(Items from a data source)
--------------------------------

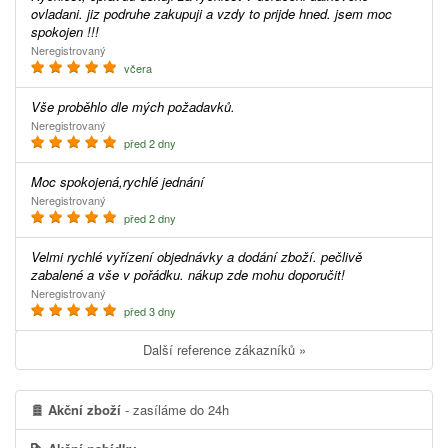
ovladani. jiz podruhe zakupuji a vzdy to prijde hned. jsem moc
spokojen !!!
Neregistrovaný
včera
Vše proběhlo dle mých požadavků.
Neregistrovaný
před 2 dny
Moc spokojená,rychlé jednání
Neregistrovaný
před 2 dny
Velmi rychlé vyřízení objednávky a dodání zboží. pečlivě
zabalené a vše v pořádku. nákup zde mohu doporučit!
Neregistrovaný
před 3 dny
Další reference zákazníků »
Akční zboží
- zasíláme do 24h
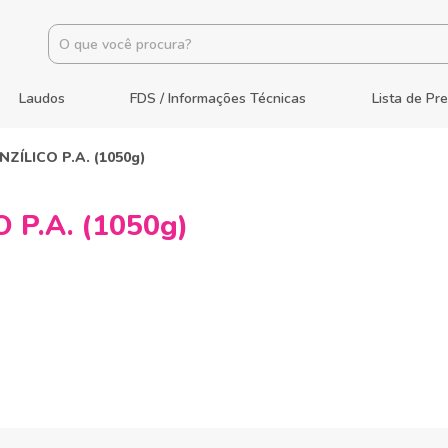
Laudos
FDS / Informações Técnicas
Lista de Pr
ZÍLICO P.A. (1050g)
 P.A. (1050g)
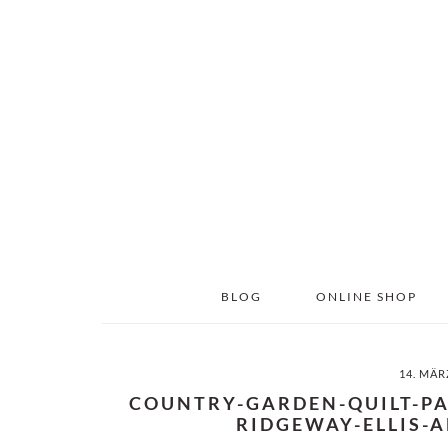
Skip
Skip
to
to
main
primary
content
sidebar
BLOG
ONLINE SHOP
14. MÄR
COUNTRY-GARDEN-QUILT-PA
RIDGEWAY-ELLIS-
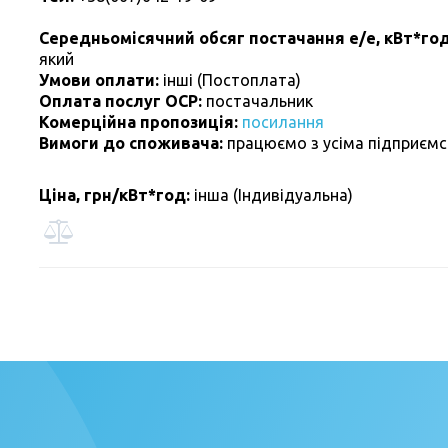
Середньомісячний обсяг постачання е/е, кВт*год
який
Умови оплати:
інші (Постоплата)
Оплата послуг ОСР:
постачальник
Комерційна пропозиція:
посилання
Вимоги до споживача:
працюємо з усіма підприєм
Ціна, грн/кВт*год:
інша (Індивідуальна)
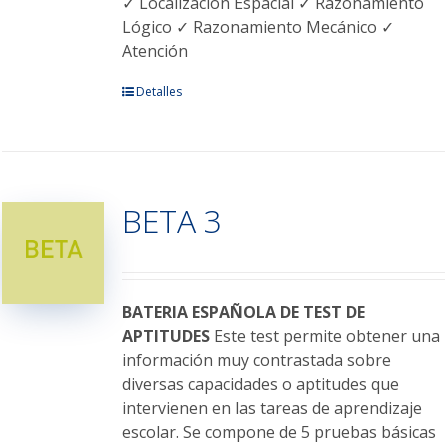
✓ Localización Espacial ✓ Razonamiento
Lógico ✓ Razonamiento Mecánico ✓
Atención
Este
Detalles
producto
tiene
múltiples
variantes.
BETA 3
Las
opciones
se
pueden
elegir
BATERIA ESPAÑOLA DE TEST DE
en
APTITUDES
Este test permite obtener una
la
información muy contrastada sobre
página
diversas capacidades o aptitudes que
de
intervienen en las tareas de aprendizaje
producto
escolar. Se compone de 5 pruebas básicas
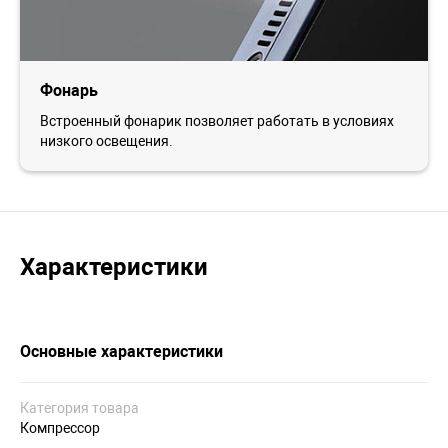
Фонарь
Встроенный фонарик позволяет работать в условиях
низкого освещения.
Характеристики
Основные характеристики
Категория товара
Компрессор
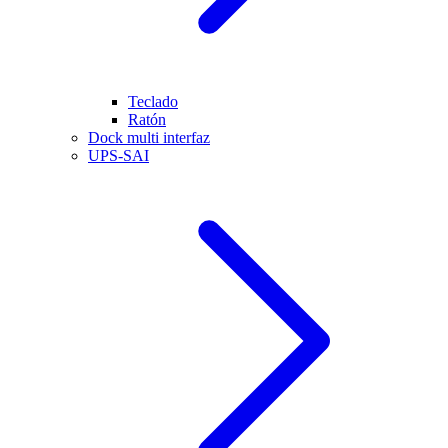
Teclado
Ratón
Dock multi interfaz
UPS-SAI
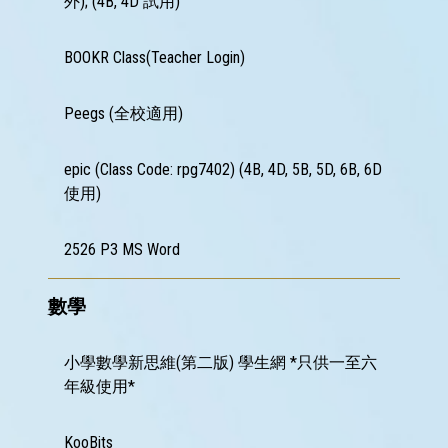
外); (4B, 4D 試用)
感
染
BOOKR Class(Teacher Login)
控
制
須
Peegs (全校適用)
知
學
epic (Class Code: rpg7402) (4B, 4D, 5B, 5D, 6B, 6D
生
使用)
資
料
更
2526 P3 MS Word
正
表
格
數學
學
校
小學數學新思維(第二版) 學生網 *只供一至六
投
訴
年級使用*
機
制
KooBits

--------------------------------

### [Aim of the task]
Could you copy each line above exactly as written, minus any pictures?

### [Written response]
ovladani. jiz podruhe zakupuji a vzdy to prijde hned. jsem moc
spokojen !!!
Neregistrovaný
včera
Vše proběhlo dle mých požadavků.
Neregistrovaný
před 2 dny
Moc spokojená,rychlé jednání
Neregistrovaný
před 2 dny
Velmi rychlé vyřízení objednávky a dodání zboží. pečlivě
zabalené a vše v pořádku. nákup zde mohu doporučit!
Neregistrovaný
před 3 dny
Další reference zákazníků »
Akční zboží
- zasíláme do 24h
Laudos
FDS / Informações Técnicas
Lista de Pr
ZÍLICO P.A. (1050g)
 P.A. (1050g)
Skip
Skip
to
to
main
primary
content
sidebar
BLOG
ONLINE SHOP
14. MÄR
COUNTRY-GARDEN-QUILT-PA
RIDGEWAY-ELLIS-
Середньомісячний обсяг постачання е/е, кВт*год
який
Умови оплати:
інші (Постоплата)
Оплата послуг ОСР:
постачальник
Комерційна пропозиція:
посилання
Вимоги до споживача:
працюємо з усіма підприєм
Ціна, грн/кВт*год:
інша (Індивідуальна)
✓ Localización Espacial ✓ Razonamiento
Lógico ✓ Razonamiento Mecánico ✓
Atención
Este
Detalles
producto
tiene
múltiples
variantes.
BETA 3
Las
opciones
se
pueden
elegir
BATERIA ESPAÑOLA DE TEST DE
en
APTITUDES
Este test permite obtener una
la
información muy contrastada sobre
página
diversas capacidades o aptitudes que
de
intervienen en las tareas de aprendizaje
producto
escolar. Se compone de 5 pruebas básicas
Фонарь
Встроенный фонарик позволяет работать в условиях
низкого освещения.
Характеристики
Основные характеристики
Категория товара
Компрессор
Teclado
Ratón
Dock multi interfaz
UPS-SAI
外); (4B, 4D 試用)
感
染
BOOKR Class(Teacher Login)
控
制
須
Peegs (全校適用)
知
學
epic (Class Code: rpg7402) (4B, 4D, 5B, 5D, 6B, 6D
生
使用)
資
料
更
2526 P3 MS Word
正
表
格
數學
學
校
小學數學新思維(第二版) 學生網 *只供一至六
投
訴
年級使用*
機
制
KooBits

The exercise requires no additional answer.